**What you will do:**
Please report, as a bare number, how many lines below include the string "like".

**Records shown:**
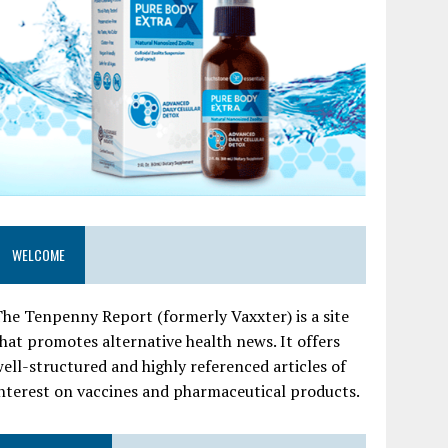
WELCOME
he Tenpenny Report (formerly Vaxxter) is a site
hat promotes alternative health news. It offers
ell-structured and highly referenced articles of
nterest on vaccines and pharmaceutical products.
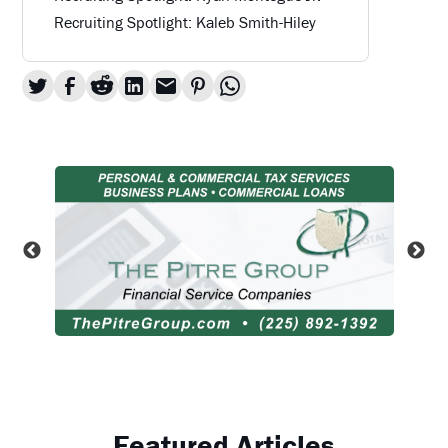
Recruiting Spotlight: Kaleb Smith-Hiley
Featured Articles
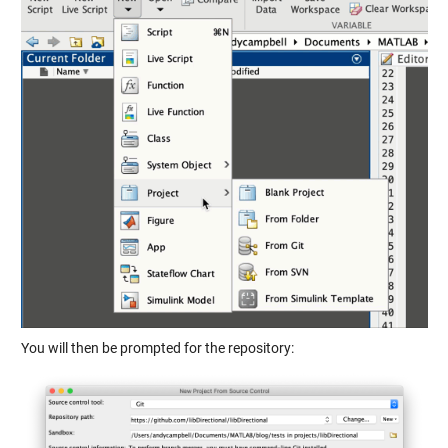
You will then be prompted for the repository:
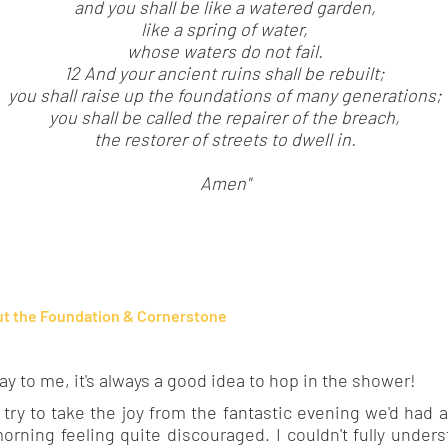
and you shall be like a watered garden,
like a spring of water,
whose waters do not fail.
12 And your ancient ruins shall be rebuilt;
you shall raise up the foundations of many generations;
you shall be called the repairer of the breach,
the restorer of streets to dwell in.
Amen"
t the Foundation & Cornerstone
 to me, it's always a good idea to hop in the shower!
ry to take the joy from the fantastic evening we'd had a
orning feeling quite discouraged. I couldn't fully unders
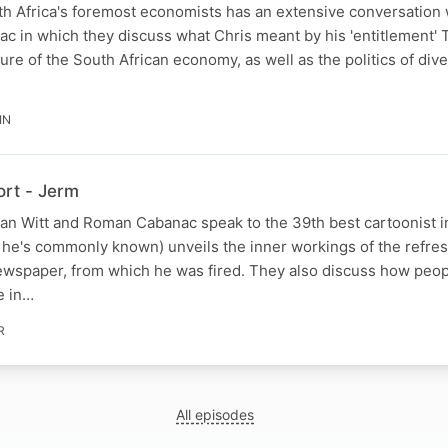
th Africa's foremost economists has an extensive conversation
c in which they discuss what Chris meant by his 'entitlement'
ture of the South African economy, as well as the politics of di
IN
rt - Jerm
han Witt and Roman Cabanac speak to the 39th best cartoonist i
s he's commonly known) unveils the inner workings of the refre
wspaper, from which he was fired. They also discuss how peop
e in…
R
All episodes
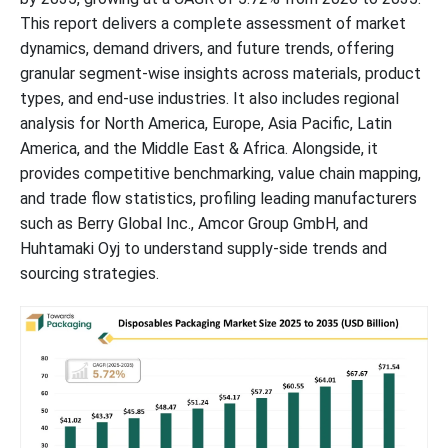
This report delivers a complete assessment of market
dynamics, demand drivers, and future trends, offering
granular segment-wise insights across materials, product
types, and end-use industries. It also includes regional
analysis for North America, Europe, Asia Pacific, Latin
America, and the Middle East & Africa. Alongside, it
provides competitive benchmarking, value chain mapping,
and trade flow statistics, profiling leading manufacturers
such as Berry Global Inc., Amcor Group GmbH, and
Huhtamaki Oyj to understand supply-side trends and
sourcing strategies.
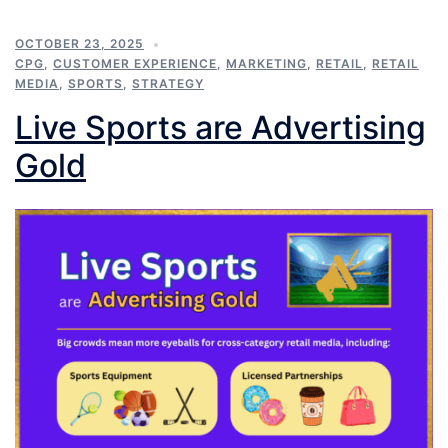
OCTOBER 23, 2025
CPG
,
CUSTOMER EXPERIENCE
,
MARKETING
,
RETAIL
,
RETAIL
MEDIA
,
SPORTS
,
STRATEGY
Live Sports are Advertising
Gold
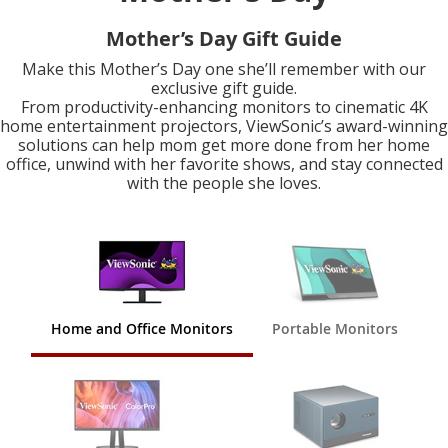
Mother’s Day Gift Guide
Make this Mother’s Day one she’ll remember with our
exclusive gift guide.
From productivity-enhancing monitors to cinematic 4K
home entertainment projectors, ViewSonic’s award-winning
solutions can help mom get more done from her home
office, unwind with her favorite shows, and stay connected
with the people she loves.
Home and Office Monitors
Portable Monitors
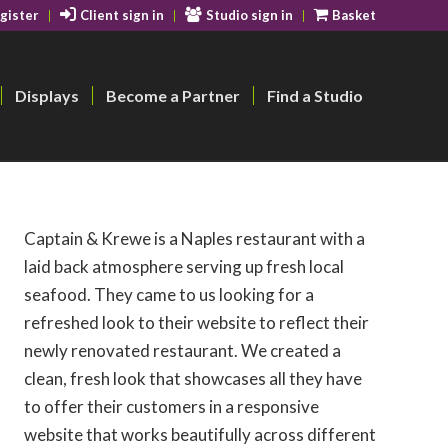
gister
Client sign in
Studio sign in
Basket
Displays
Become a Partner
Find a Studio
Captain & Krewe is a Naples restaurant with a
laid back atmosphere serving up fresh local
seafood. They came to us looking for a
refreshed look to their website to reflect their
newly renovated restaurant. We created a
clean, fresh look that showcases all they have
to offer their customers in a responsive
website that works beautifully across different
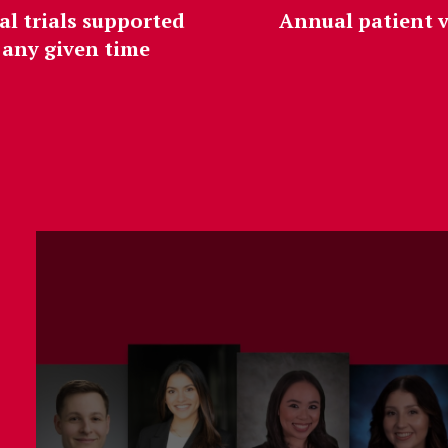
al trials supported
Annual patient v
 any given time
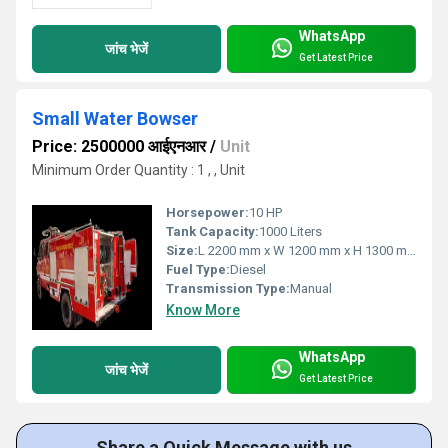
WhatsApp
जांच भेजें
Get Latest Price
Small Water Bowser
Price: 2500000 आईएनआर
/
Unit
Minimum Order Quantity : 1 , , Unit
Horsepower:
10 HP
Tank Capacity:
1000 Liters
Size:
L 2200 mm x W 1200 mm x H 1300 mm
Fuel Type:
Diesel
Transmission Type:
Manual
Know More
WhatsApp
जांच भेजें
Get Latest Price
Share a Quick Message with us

**Response to the exercise:**
2